→ WHAT THE TASK REQUIRES
Apart from the images, every record below must be given again without alteration.

[[ INFORMATION, beginning ]]

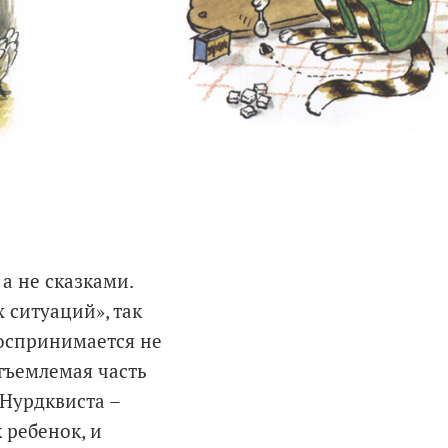
а не сказками.
 ситуаций», так
воспринимается не
отъемлемая часть
 Нурдквиста –
 ребенок, и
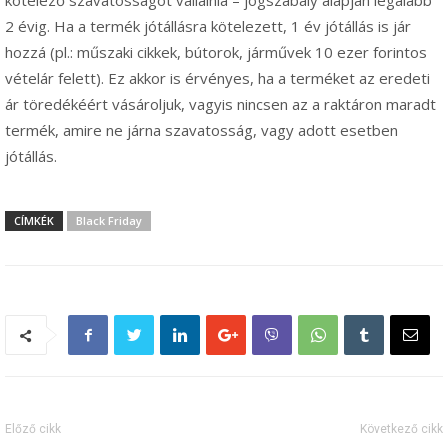
kötelező szavatosságot vállalnia – jogszabály alapján legalább
2 évig. Ha a termék jótállásra kötelezett, 1 év jótállás is jár
hozzá (pl.: műszaki cikkek, bútorok, járművek 10 ezer forintos
vételár felett). Ez akkor is érvényes, ha a terméket az eredeti
ár töredékéért vásároljuk, vagyis nincsen az a raktáron maradt
termék, amire ne járna szavatosság, vagy adott esetben
jótállás.
CÍMKÉK
Black Friday
Előző cikk
Következő cikk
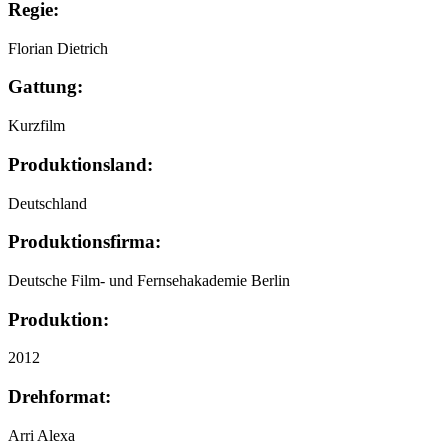
Regie:
Florian Dietrich
Gattung:
Kurzfilm
Produktionsland:
Deutschland
Produktionsfirma:
Deutsche Film- und Fernsehakademie Berlin
Produktion:
2012
Drehformat:
Arri Alexa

[[ INFORMATION, end ]]

→ RESULT
а не сказками.
 ситуаций», так
воспринимается не
отъемлемая часть
 Нурдквиста –
 ребенок, и
kötelező szavatosságot vállalnia – jogszabály alapján legalább
2 évig. Ha a termék jótállásra kötelezett, 1 év jótállás is jár
hozzá (pl.: műszaki cikkek, bútorok, járművek 10 ezer forintos
vételár felett). Ez akkor is érvényes, ha a terméket az eredeti
ár töredékéért vásároljuk, vagyis nincsen az a raktáron maradt
termék, amire ne járna szavatosság, vagy adott esetben
jótállás.
CÍMKÉK
Black Friday
Előző cikk
Következő cikk
Regie:
Florian Dietrich
Gattung:
Kurzfilm
Produktionsland:
Deutschland
Produktionsfirma:
Deutsche Film- und Fernsehakademie Berlin
Produktion:
2012
Drehformat:
Arri Alexa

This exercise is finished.